病気になったら薬を飲む、ではなく病気にならない生き方はどういう生き方か?免疫力を高める方法は何か?そもそも経済活動と人間の健康を考える活動は切って離せないのではないか?健康を守るために経済活動をストップさせなければいけない、今の経済活動はそもそも正しかったのか?
そのような考えが脳裏をめぐるなか、一冊の本に出会った。(出会ったというより、巡り合うべくして出会えた書籍と言っても良いかもしれない)
それが、経済学者(数理経済学) 宇沢弘文氏の『人間の経済』である。
「経済学」は市場拡大および手持ち資金を増やすことなど「拡大・増加」を主眼に考えるものであると認識していた私に、宇沢氏は人間の心を大事にする経済学、およびその研究の視点を授けてくれる。
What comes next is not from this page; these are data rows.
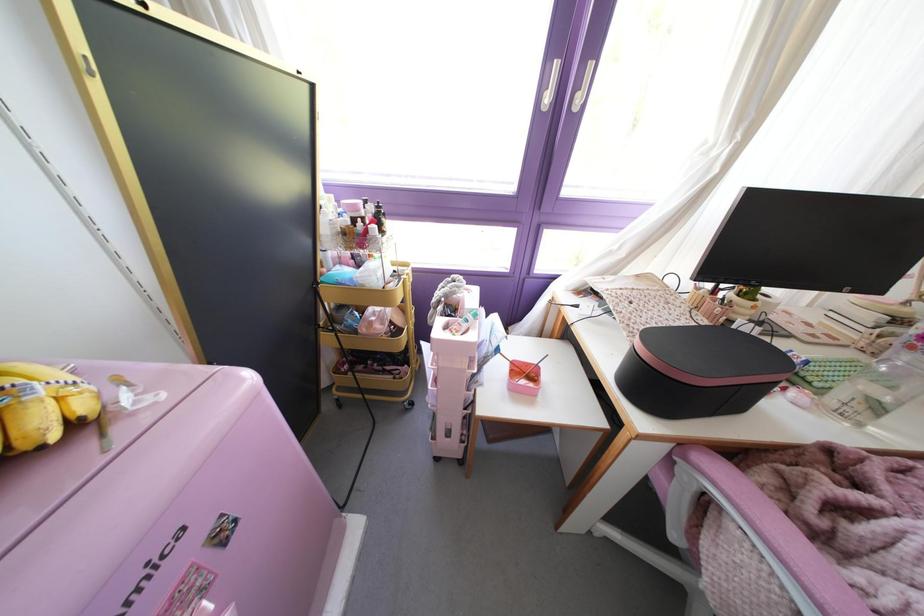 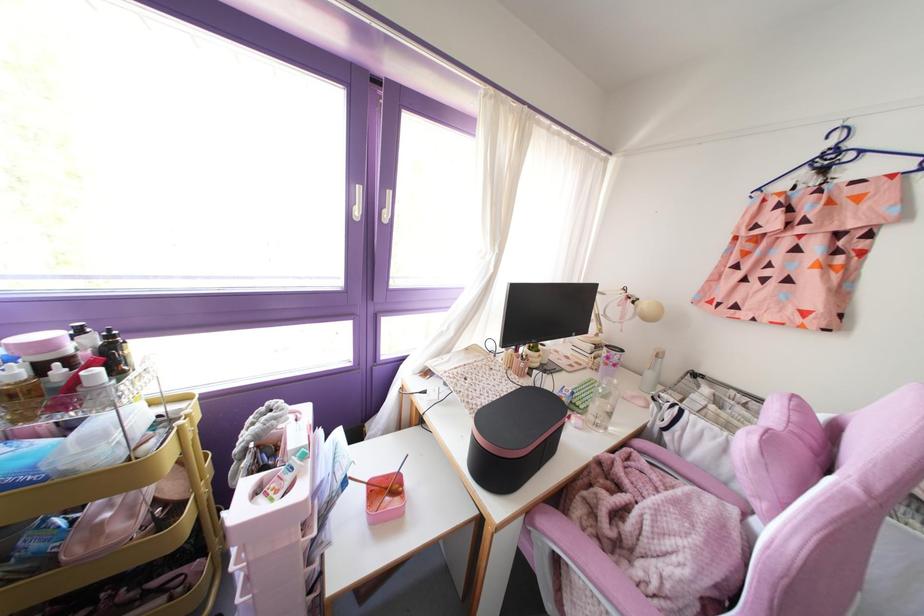 Locate, in the second image, the point that corresponds to point (546, 99) in the first image.

(357, 212) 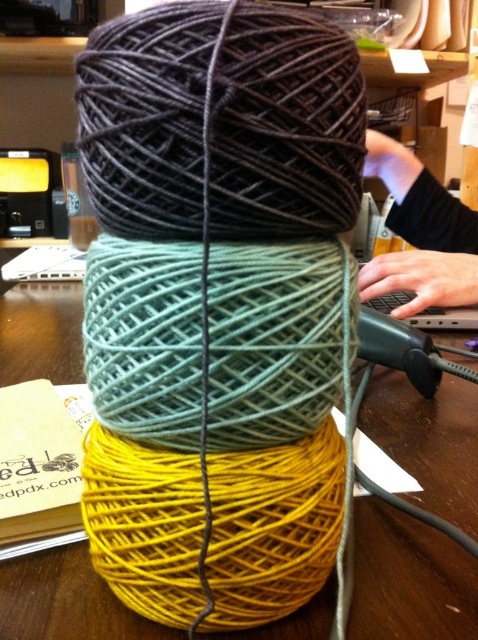 You are a photographer adjusting your camera to focus on two points in the image. The first point is labeled as point (1, 284) and the second is point (442, 221). Since the photographer wants to capture both points clearly, which point should be focused on first to ensure the other is also in focus?

Point (1, 284) is further to the camera than point (442, 221). To ensure both points are in focus, the photographer should focus on the closer point first, which is point (1, 284), and adjust the depth of field accordingly.

You are an artisan preparing to create a craft project. You have a yellow matte yarn at center and a black fabric at upper right. Which material do you think has a greater width, and why?

Result: The yellow matte yarn at center might be wider than the black fabric at upper right according to the description. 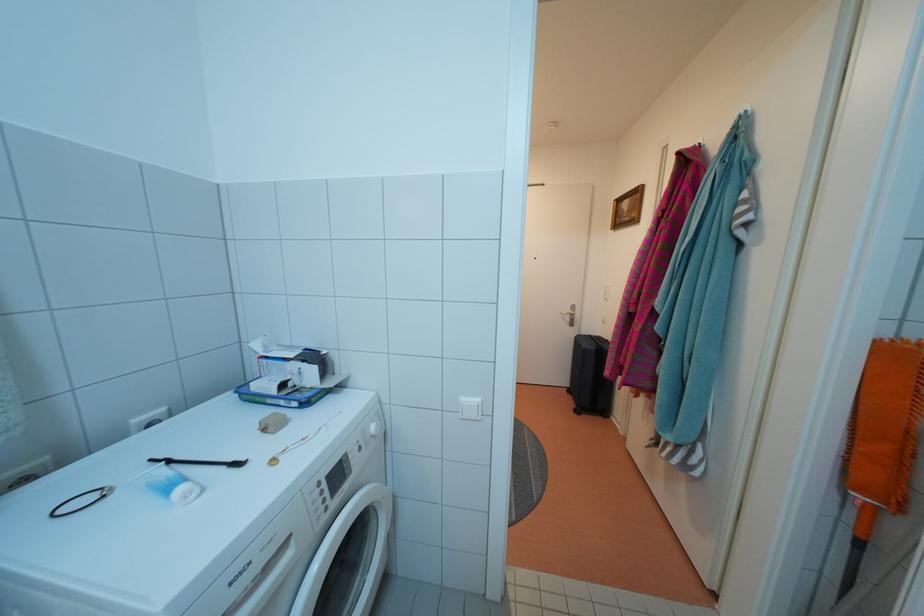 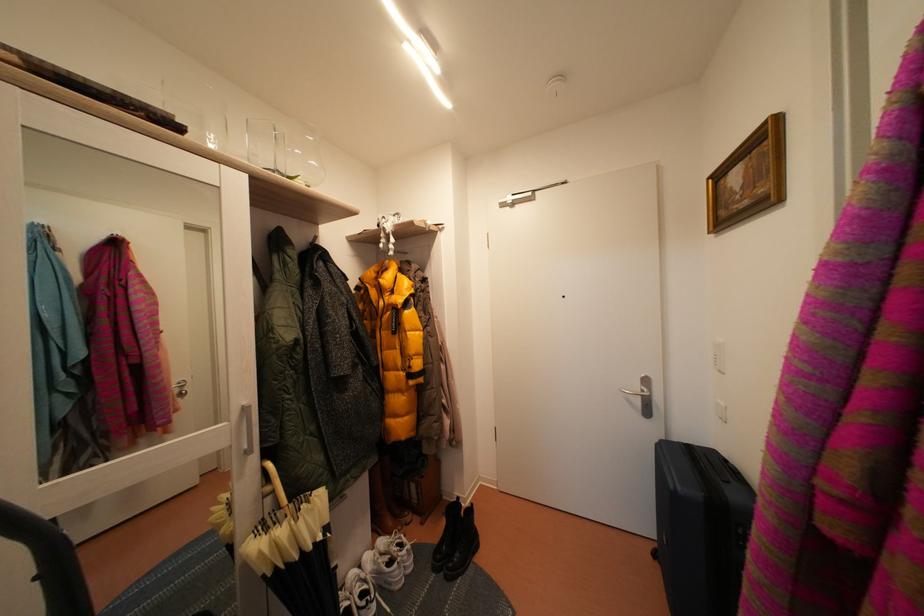 In the second image, find the point that corresponds to (576,315) in the first image.

(645, 392) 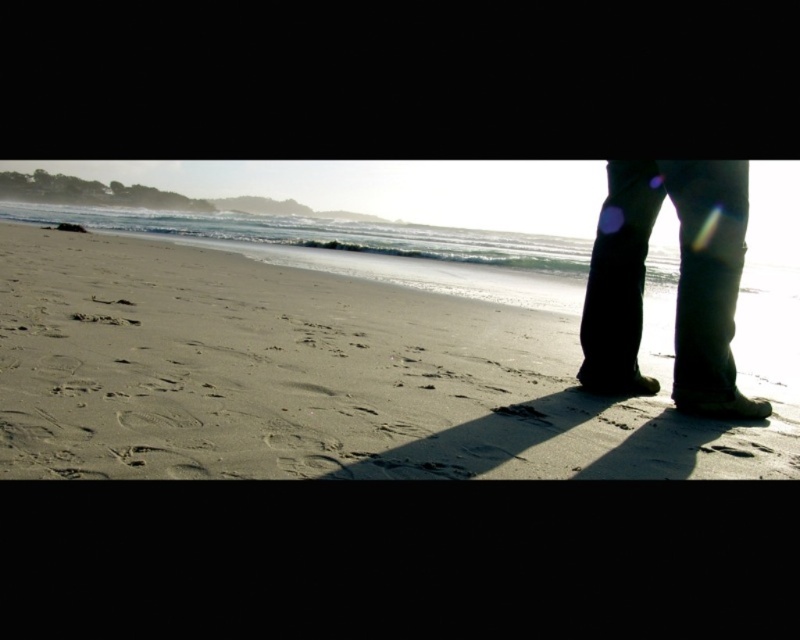 Question: Is sandy beach at lower center positioned before dark denim pants at lower right?

Choices:
 (A) yes
 (B) no

Answer: (A)

Question: Which of the following is the farthest from the observer?

Choices:
 (A) (680, 355)
 (B) (440, 410)

Answer: (A)

Question: Does sandy beach at lower center lie in front of dark denim pants at lower right?

Choices:
 (A) yes
 (B) no

Answer: (A)

Question: Which of the following is the closest to the observer?

Choices:
 (A) sandy beach at lower center
 (B) dark denim pants at lower right

Answer: (A)

Question: Can you confirm if sandy beach at lower center is positioned to the right of dark denim pants at lower right?

Choices:
 (A) yes
 (B) no

Answer: (A) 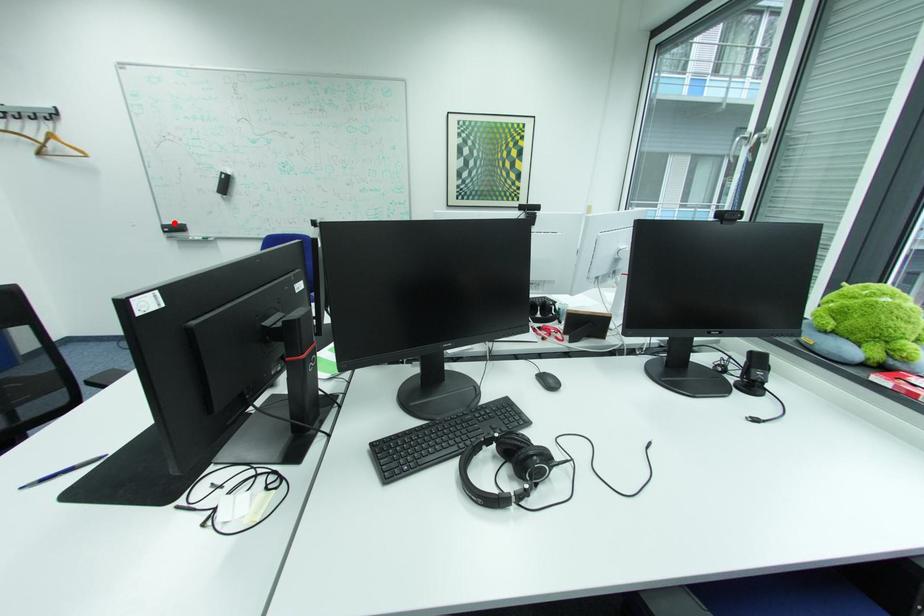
人間の持っている大切なもの、自然・水・畑・公園...などの社会的共通資本などもお金に変えようとする、現在の市場原理主義を似非(えせ)経済学であるとばさりと切り捨て「人間の生涯において大きな悲劇は、大切なものを権力に奪い取られてしまう、あるいは追い詰められてお金に換えなければならなくなること」と語る。
さて、大切なものとはなんなのか?
非常事態宣言下の方丈宇宙™️のなかで心から欲しているのは気持ちよく自然に触れられること、安心して食べるものが手に入ること、適度な人との距離があり感染しない安心感があること。
市場原理主義が優位だった時代も、この方丈宇宙™️から眺めると、なんだか戻りたくない日常に思えてくる。市場原理主義だけを主軸にするのでは安心して生きていけないことを感じているいまだからこそ、これからの経済には宇沢氏の語る人間の心を大事にする、社会的共通資本を大切にする姿勢が求められるのだろう。